Lecture on Deep Learning and Nanobody Optimization via Machine Learning 🧬
Introduction and Speaker Background
- Speaker: Anirud Venkatramin, Senior at Homestead High School.
- Interest Inception: Started in sophomore year with self-studying deep learning applications, particularly in drug discovery.
- Current Work: Collaborating with the UCLA Molecular Screening Shared Resource, focusing on nanobody optimization.
The ACM and Event Details
- Host Organization: San Francisco Bay Area ACM, established in 1957.
- Mission: Promote knowledge of modern computing and create a community for support, networking, and hiring.
- Upcoming Events: Workshops and talks on topics such as computer vision, VR training, and securing data.
Overview of Nanobodies
- Definition: Antibody fragments that imitate human immune responses, typically produced by camels and sharks.
- Advantages: Rarely have toxic side effects, can cross the blood-brain barrier, promising in treating diseases like Alzheimer’s, Parkinson’s, and Huntington’s.
- Challenge: Identifying optimal nanobodies, traditionally a time-consuming lab process.

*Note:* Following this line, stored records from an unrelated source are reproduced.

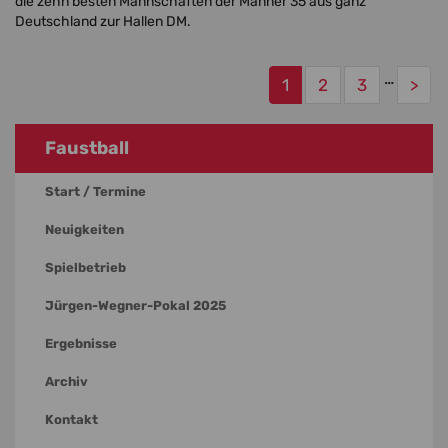
die zehn besten Mannschaften der Männer 35 aus ganz
Deutschland zur Hallen DM.
…
1
2
3
>
Faustball
Start / Termine
Neuigkeiten
Spielbetrieb
Jürgen-Wegner-Pokal 2025
Ergebnisse
Archiv
Kontakt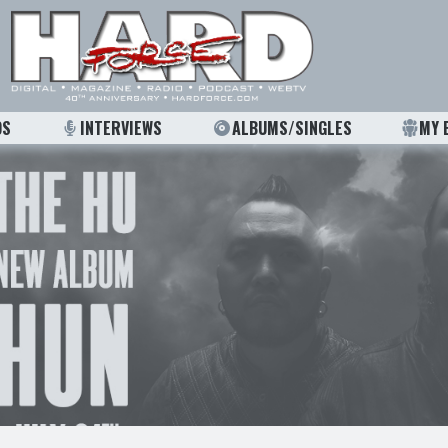
OS
INTERVIEWS
ALBUMS/SINGLES
MY 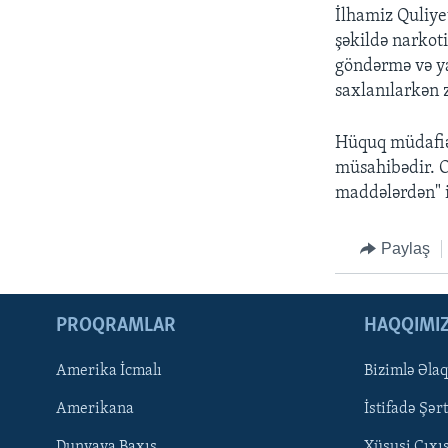
İlhamiz Quliye
şəkildə narkoti
göndərmə və ya
saxlanılarkən 
Hüquq müdafiəç
müsahibədir. O
maddələrdən" i
Paylaş
PROQRAMLAR
HAQQIMI
Amerika İcmalı
Bizimlə Əla
LEARNING ENGLISH
Amerikana
İstifadə Şərt
BIZI IZLƏYIN
Dunyaya Baxış
Xüsusi Çıxı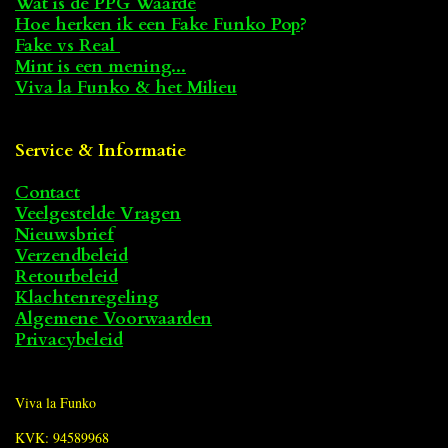
Wat is de PPG Waarde
Hoe herken ik een Fake Funko Pop
?
Fake vs Real
Mint is een mening...
Viva la Funko & het Milieu
Service & Informatie
Contact
Veelgestelde Vragen
Nieuwsbrief
Verzendbeleid
Retourbeleid
Klachtenregeling
Algemene Voorwaarden
Privacybeleid
Viva la Funko
KVK: 94589968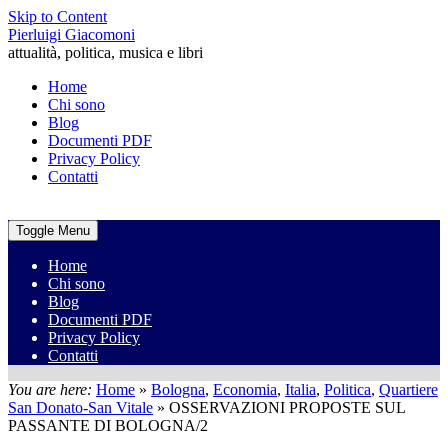
Skip to Content
Pierluigi Giacomoni
attualità, politica, musica e libri
Home
Chi sono
Blog
Documenti PDF
Privacy Policy
Contatti
Toggle Menu
Home
Chi sono
Blog
Documenti PDF
Privacy Policy
Contatti
You are here:
Home
»
Bologna
,
Economia
,
Italia
,
Politica
,
Quartiere
San Donato-San Vitale
»
OSSERVAZIONI PROPOSTE SUL
PASSANTE DI BOLOGNA/2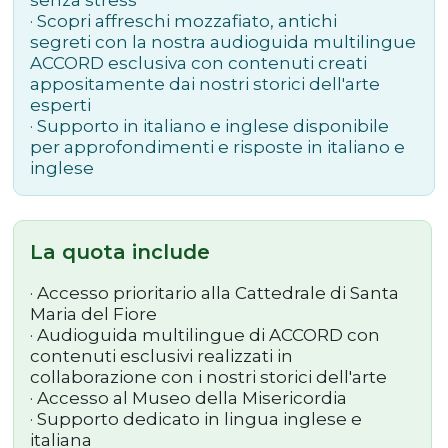
· Scopri affreschi mozzafiato, antichi
segreti con la nostra audioguida multilingue
ACCORD esclusiva con contenuti creati
appositamente dai nostri storici dell'arte
esperti
· Supporto in italiano e inglese disponibile
per approfondimenti e risposte in italiano e
inglese
La quota include
·
Accesso prioritario alla Cattedrale di Santa
Maria del Fiore
·
Audioguida multilingue di ACCORD con
contenuti esclusivi realizzati in
collaborazione con i nostri storici dell'arte
·
Accesso al Museo della Misericordia
·
Supporto dedicato in lingua inglese e
italiana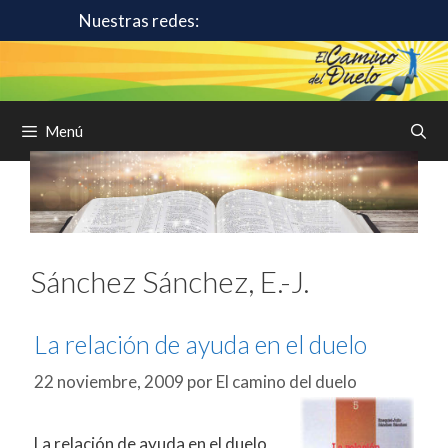
Saltar
Nuestras redes:
al
contenido
Menú
Sánchez Sánchez, E.-J.
La relación de ayuda en el duelo
22 noviembre, 2009
por
El camino del duelo
La relación de ayuda en el duelo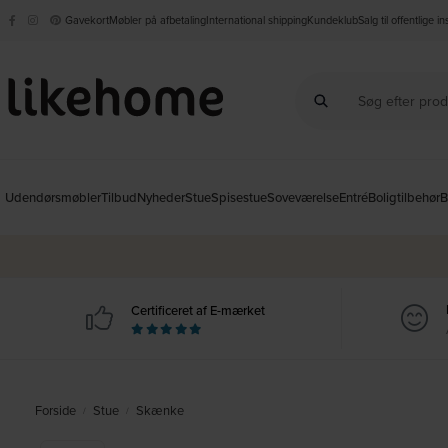
Gavekort
Møbler på afbetaling
International shipping
Kundeklub
Salg til offentlige i
Udendørsmøbler
Tilbud
Nyheder
Stue
Spisestue
Soveværelse
Entré
Boligtilbehør
B
Certificeret af E-mærket
Forside
Stue
Skænke
/
/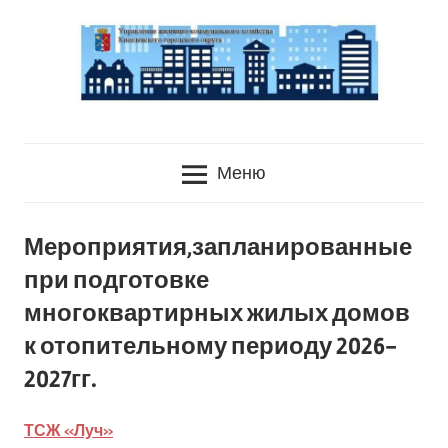
Перейти
к
содержанию
УЖКХ
Управление
Киселевского
Меню
городского
Жилищно-
округа
коммунального
Мероприятия,запланированные
при подготовке
хозяйства
многоквартирных жилых домов
Киселевского
к отопительному периоду 2026-
2027гг.
городского
ТСЖ «Луч»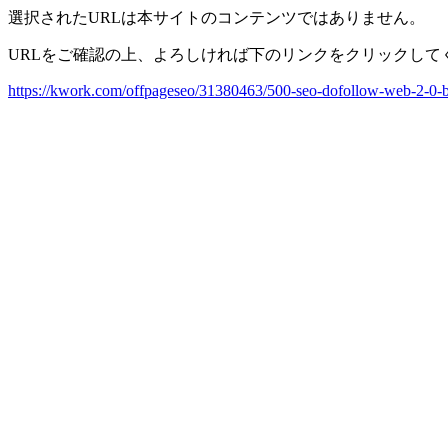
選択されたURLは本サイトのコンテンツではありません。
URLをご確認の上、よろしければ下のリンクをクリックして
https://kwork.com/offpageseo/31380463/500-seo-dofollow-web-2-0-b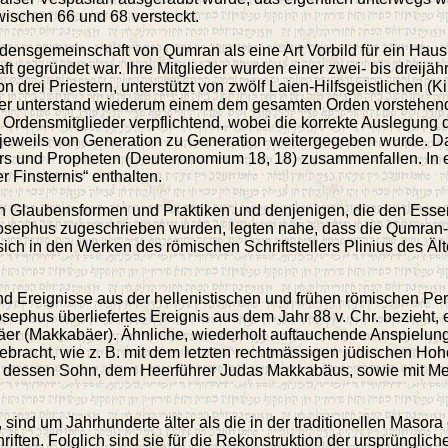
ischen 66 und 68 versteckt.
rdensgemeinschaft von Qumran als eine Art Vorbild für ein Haus
ft gegründet war. Ihre Mitglieder wurden einer zwei- bis dreij
 drei Priestern, unterstützt von zwölf Laien-Hilfsgeistlichen (
ser unterstand wiederum einem dem gesamten Orden vorstehend
e Ordensmitglieder verpflichtend, wobei die korrekte Auslegung 
n, jeweils von Generation zu Generation weitergegeben wurde. 
 und Propheten (Deuteronomium 18, 18) zusammenfallen. In eine
 Finsternis“ enthalten.
en Glaubensformen und Praktiken und denjenigen, die den Esse
Josephus zugeschrieben wurden, legten nahe, dass die Qumran-
ich in den Werken des römischen Schriftstellers Plinius des Älte
nd Ereignisse aus der hellenistischen und frühen römischen Per
phus überliefertes Ereignis aus dem Jahr 88 v. Chr. bezieht, 
äer (Makkabäer). Ähnliche, wiederholt auftauchende Anspielung
bracht, wie z. B. mit dem letzten rechtmässigen jüdischen Hohepr
d dessen Sohn, dem Heerführer Judas Makkabäus, sowie mit Me
, sind um Jahrhunderte älter als die in der traditionellen Masor
ften. Folglich sind sie für die Rekonstruktion der ursprünglich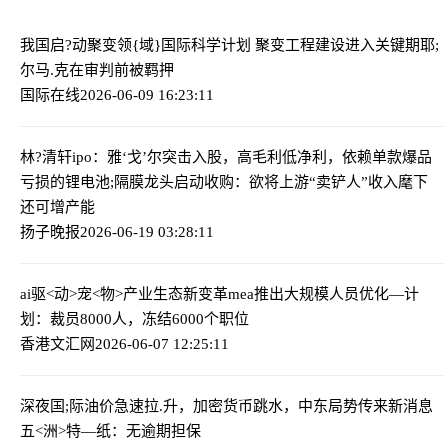
我国启?动聚变领{域}国际科学计划 聚变工程建设进入关键期
耶;
尔马.克在审判前被羁押
国际在线
2026-06-09 16:23:11
林?清轩ipo：雅‘戈’尔突击入股，高毛利低净利，依赖单款爆品
亏损的锂电池;隔膜龙头启动收购：欲将上游“卖铲人”收入麾下
还可增产能
扬子晚报
2026-06-19 03:28:11
ai驱<动>宠<物>产业生态新变革
me
a推出大规模人员优化—计
划：裁员8000人，冻结6000个职位
香港文汇网
2026-06-07 12:25:11
深夜国;际油价急速拉.升，加密货币跳水，中东局势传来新消息
五<洲>特—纸：无逾期担保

- Solution: Computational predictions and optimization pipeline using machine learning.
Methodology
Algorithms and Models Used
- Graph Neural Networks (GNN): Employed for sequence-structure co-design, ensured the generation of biologically plausible CDR3 sequences.
- Neural Network Architectures: Included artificial neural networks, convolutional neural networks, and LSTM RNNs.
- Stacked Ensemble Model: Combined predictions from multiple neural network models to improve binding affinity predictions.
Data Preparation and Encoding
- Training Data: 60,000 CDR3 sequences and their binding affinities used for model training.
- One-Hot Encoding: CDR3 sequences represented in a uniform 20x20 matrix format suitable for neural network input.
Optimization and Pipeline
- Generational Approach: Generated new CDR3 sequences, filtered by binding affinity, and used high-affinity sequences to re-parameterize the model iteratively.
- Ensemble Algorithm (Ensemble Stack): Predicted binding affinities of generated sequences and refined the generational model.
- Physical and Binding Affinity Prediction: Used dihedral angles, distances, and orientation features to predict structural and binding properties.
Results and Evaluation
Predictive Performance
- Metrics: Pearson correlation of 0.88, R² of 0.78, indicating high predictive accuracy.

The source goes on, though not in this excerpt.